Feminizm, kadınların haklarını tanıyarak bu hakların korunması amacıyla eşitsizliklerin ortadan kaldırılmasına yönelik muhtelif ideolojiler, toplumsal hareketler ve kitle örgütlerinden oluşan harekettir. Kadınlar için siyasi, ekonomik, kişisel ve sosyal haklar tanımlamak, kadınların haklarını tanıyarak bu hakların korunması amacıyla hareket etmek. Bu, kadınları erkekler ile aynı fırsatlara kavuşturma için eğitim ve mesleki fırsatlar yaratmayı amaçlamaktadır.

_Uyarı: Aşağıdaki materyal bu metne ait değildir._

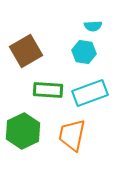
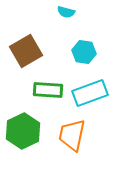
cyan semicircle: moved 27 px left, 14 px up; rotated 18 degrees clockwise
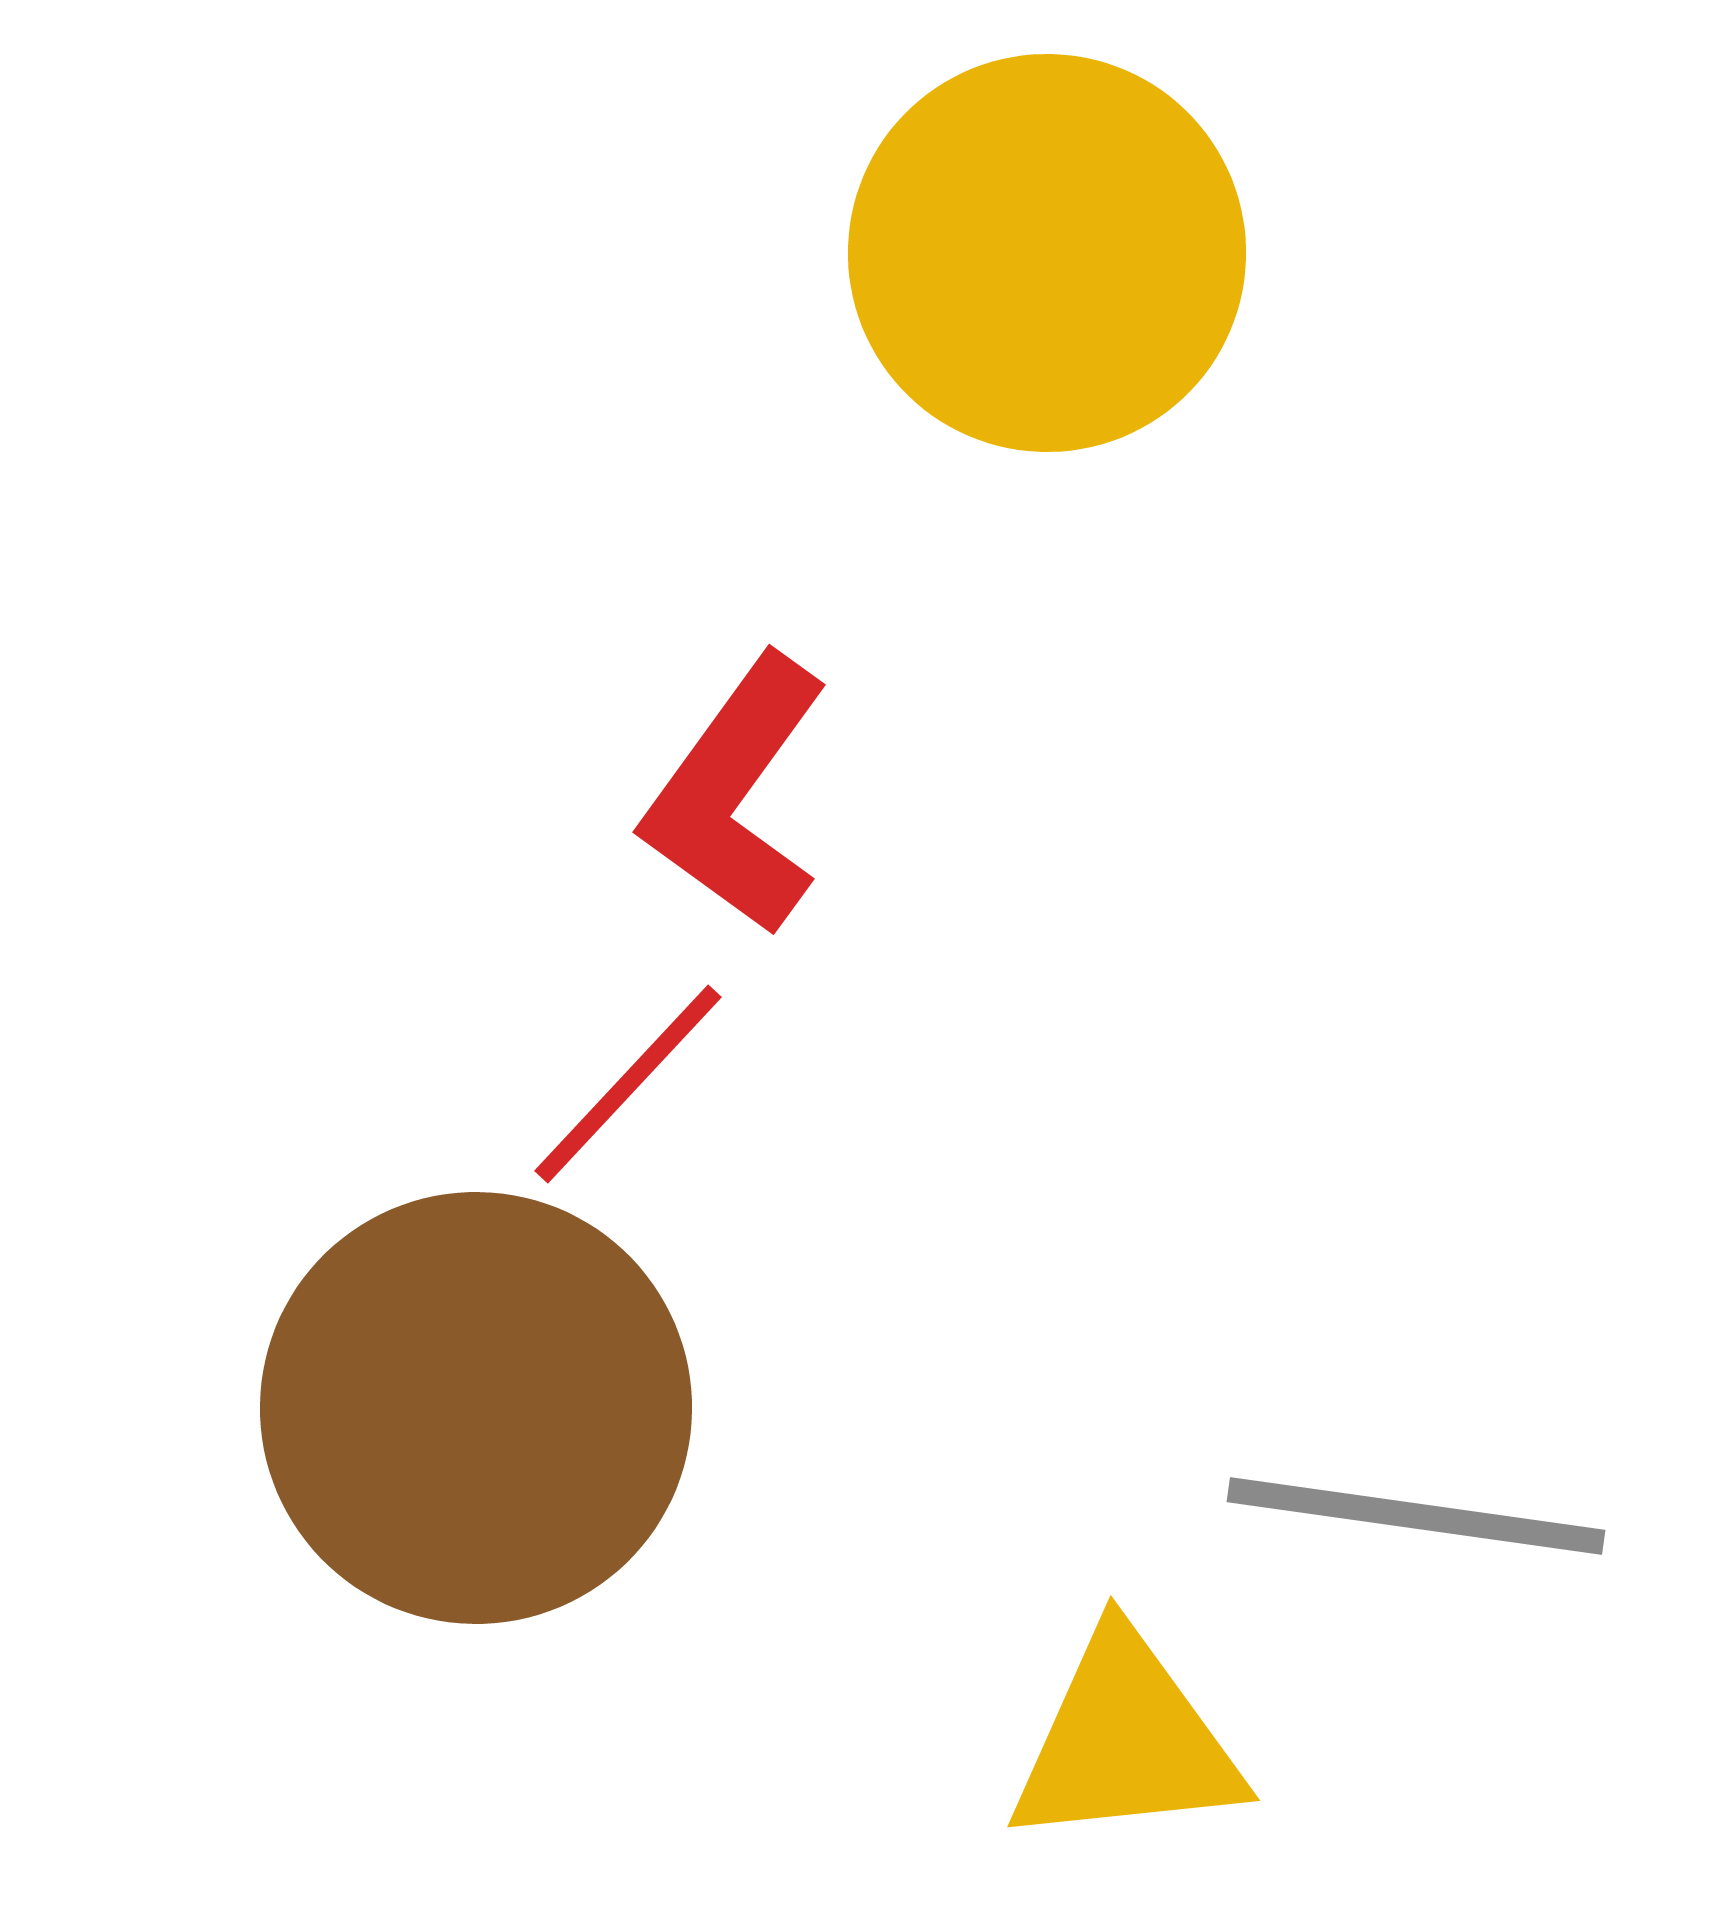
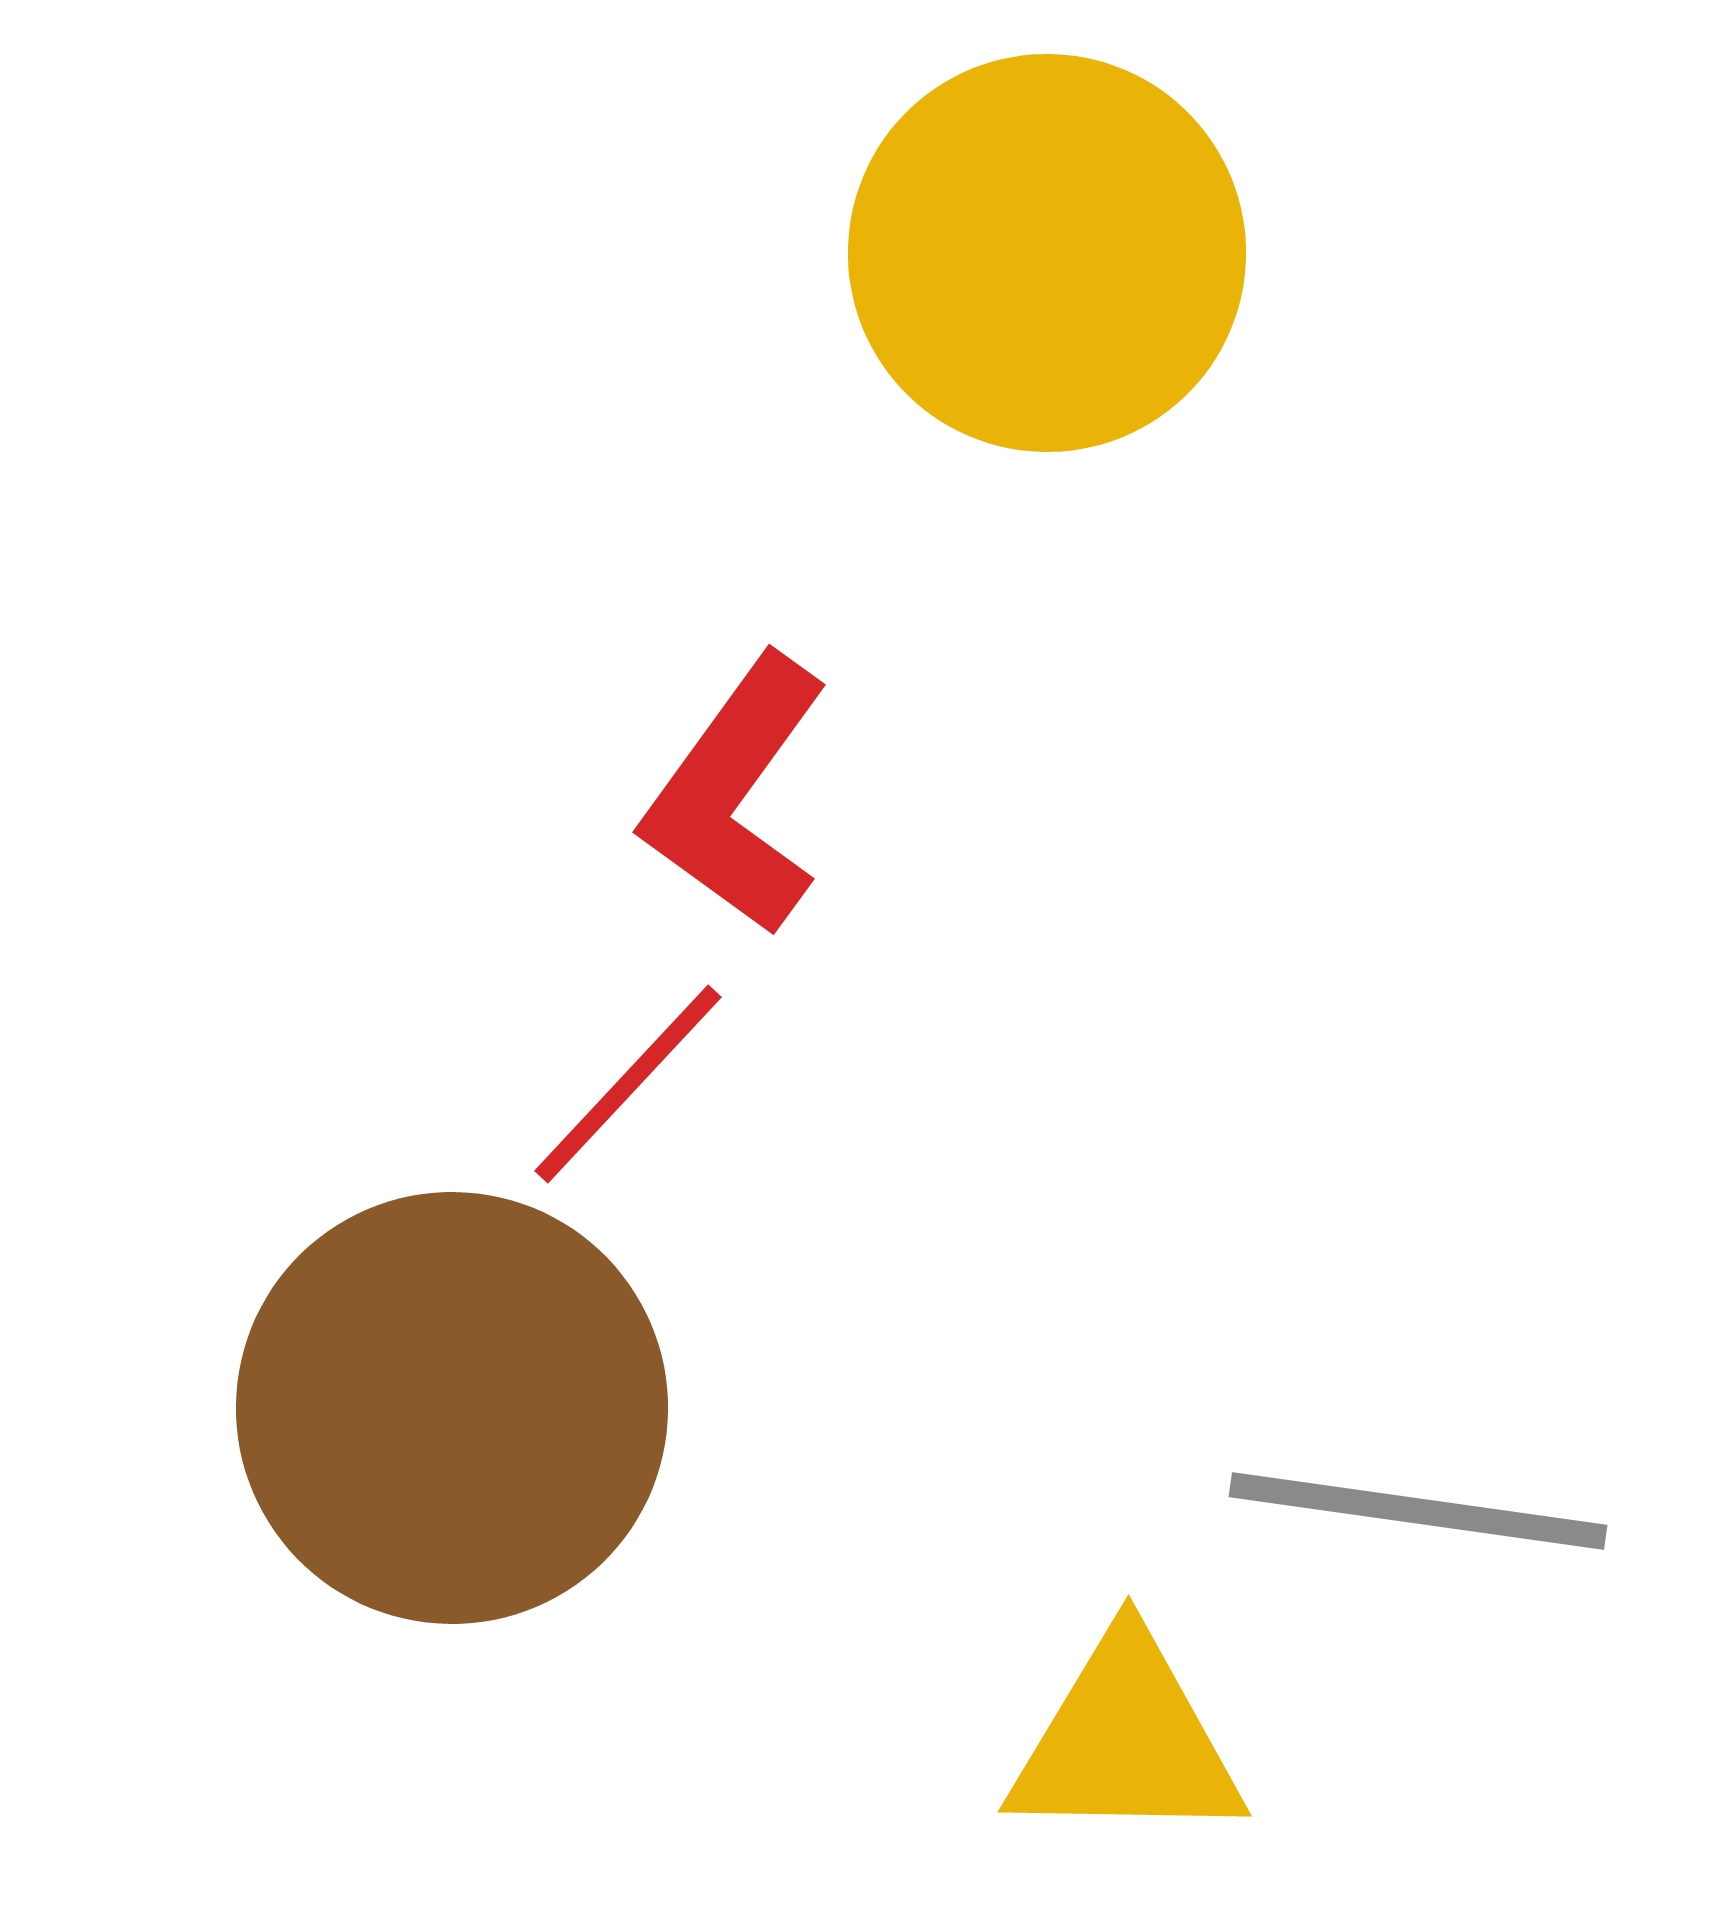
brown circle: moved 24 px left
gray line: moved 2 px right, 5 px up
yellow triangle: rotated 7 degrees clockwise
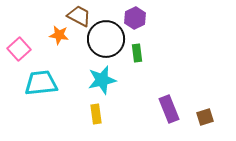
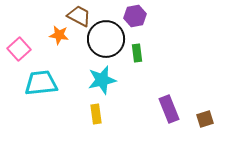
purple hexagon: moved 2 px up; rotated 15 degrees clockwise
brown square: moved 2 px down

Feminist hareketler, oy hakkını, kamu görevini üstlenmeyi, çalışmayı, adil ücret ya da eşit ücreti kazanmayı, mülkiyete geçmeyi, eğitim almayı, sözleşmelere girmeyi, eşit haklara sahip olmayı içeren kadın hakları için kampanya yürütmeye devam etti. Feministler aynı zamanda bedensel özerklik ve dürüstlüğü artırmak ve kadınları ve kızları tecavüz, cinsel taciz ve ev içi şiddetten korumak için çalışmışlardır.
Feminist hareketlerden çıkan feminist teori, kadınların sosyal rollerini ve yaşanmış tecrübelerini inceleyerek cinsiyet eşitsizliğinin doğasını anlamayı; Cinsiyete ilişkin konulara cevap bulmak için çeşitli disiplinlerde teori geliştirmiştir.
Yıllar boyunca sayısız feminist hareket ve ideoloji gelişti, bu hareketler farklı bakış açılarını ve hedefleri temsil ediyor. Bazı feminizm biçimleri yalnızca beyaz, orta sınıf ve üniversite tarafından eğitim görmüş perspektifleri dikkate alarak eleştirilmiştir. Bu eleştiri, siyah feminizm ve kesişen feminizm gibi etnik açıdan özgül veya çokkültürlü feminizm biçimlerinin yaratılmasına yol açtı.
Feminizm Tarihi
Bir Ütopyacı Sosyalist ve Fransız filozof olan Charles Fourier, 1837’de “féminisme” sözcüğünü icat etmiş sayılır. “Féminisme” (“feminizm”) ve “fémin” (“feminist”) kelimeleri ilk olarak Fransa ve Hollanda’da 1872’de, İngiltere’de 1890’larda, Amerika Birleşik Devletleri’nde 1910’da, Oxford İngilizce Sözlüğüne 1852’yi “feminist” ve 1895’te “feminizmin” ilk ortaya çıktığı yıl olarak biliniyor. Tarihi, kültür ve ülkeye bağlı olarak, feministlerin farklı nedenleri ve hedefleri olmuştur. Çoğu batı feminist tarihçi, kadın haklarını elde etmek için çalışan tüm hareketlerin, bu terimlerin kendilerine uygulanmadığı (veya etmediği halde) feminist hareketler olarak düşünülmesini savunmaktadır. Diğer tarihçiler, bu terimin modern feminist hareket ve onun torunlarıyla sınırlandırılması gerektiğini savunuyorlar. Bu tarihçiler, daha önceki hareketleri tanımlamak için “protofeminist” etiketi kullanıyorlar.
Modern batılı feminist hareketlerin tarihi üç “dalga” olarak ayrılır. Her dalga aynı feminist meselelerin farklı yönleriyle ilgilendi. İlk dalga ondokuzuncu yüzyılın başlarından ve yirminci yüzyılın başlarından itibaren kadınların oy kullanma hakkını teşvik eden kadın seçmenlik hareketlerini içeriyordu. İkinci dalga, 1960’lı yıllardan başlayarak kadın kurtuluş hareketinin fikirleri ve eylemleriyle ilişkiliydi. İkinci dalga, kadınlar için yasal ve toplumsal eşitlik için kampanya yürüttü. Üçüncü dalga, 1990’lı yıllarda başlayan ikinci dalga feminizmin algılanan başarısızlıklarının devam etmesi ve bunun bir tepkisidir.